(Recorded data)
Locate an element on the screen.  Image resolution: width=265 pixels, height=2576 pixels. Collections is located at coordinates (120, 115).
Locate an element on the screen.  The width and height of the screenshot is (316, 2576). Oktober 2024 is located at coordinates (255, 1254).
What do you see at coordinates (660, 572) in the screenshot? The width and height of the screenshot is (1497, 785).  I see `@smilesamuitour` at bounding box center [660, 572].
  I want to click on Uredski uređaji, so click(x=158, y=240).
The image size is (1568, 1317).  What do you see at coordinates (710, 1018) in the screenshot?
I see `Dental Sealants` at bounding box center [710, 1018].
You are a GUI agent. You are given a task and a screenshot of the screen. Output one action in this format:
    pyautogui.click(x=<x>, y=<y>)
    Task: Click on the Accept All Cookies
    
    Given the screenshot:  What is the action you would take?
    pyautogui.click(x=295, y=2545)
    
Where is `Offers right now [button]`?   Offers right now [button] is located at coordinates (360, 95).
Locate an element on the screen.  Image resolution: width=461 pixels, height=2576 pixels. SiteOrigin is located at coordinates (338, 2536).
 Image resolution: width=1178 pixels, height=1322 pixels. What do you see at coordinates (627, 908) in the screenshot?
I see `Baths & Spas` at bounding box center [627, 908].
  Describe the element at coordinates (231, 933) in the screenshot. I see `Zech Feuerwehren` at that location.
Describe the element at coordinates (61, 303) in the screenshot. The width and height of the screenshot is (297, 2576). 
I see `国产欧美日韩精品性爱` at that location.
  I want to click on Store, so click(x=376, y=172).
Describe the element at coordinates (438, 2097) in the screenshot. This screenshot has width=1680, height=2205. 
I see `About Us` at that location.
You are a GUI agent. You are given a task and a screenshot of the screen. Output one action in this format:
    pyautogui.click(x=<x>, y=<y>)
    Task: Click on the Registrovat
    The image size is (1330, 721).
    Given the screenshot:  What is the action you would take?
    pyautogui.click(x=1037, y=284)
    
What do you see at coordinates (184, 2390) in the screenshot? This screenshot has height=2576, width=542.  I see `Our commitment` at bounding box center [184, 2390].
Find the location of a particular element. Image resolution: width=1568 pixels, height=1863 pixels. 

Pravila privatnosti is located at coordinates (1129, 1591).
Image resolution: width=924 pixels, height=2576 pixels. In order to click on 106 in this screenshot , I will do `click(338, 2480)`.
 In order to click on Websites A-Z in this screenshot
(End Recorded data)
A single figure is the answer: the number of lines in the listing where "order" occurs.

_Your solution_:
2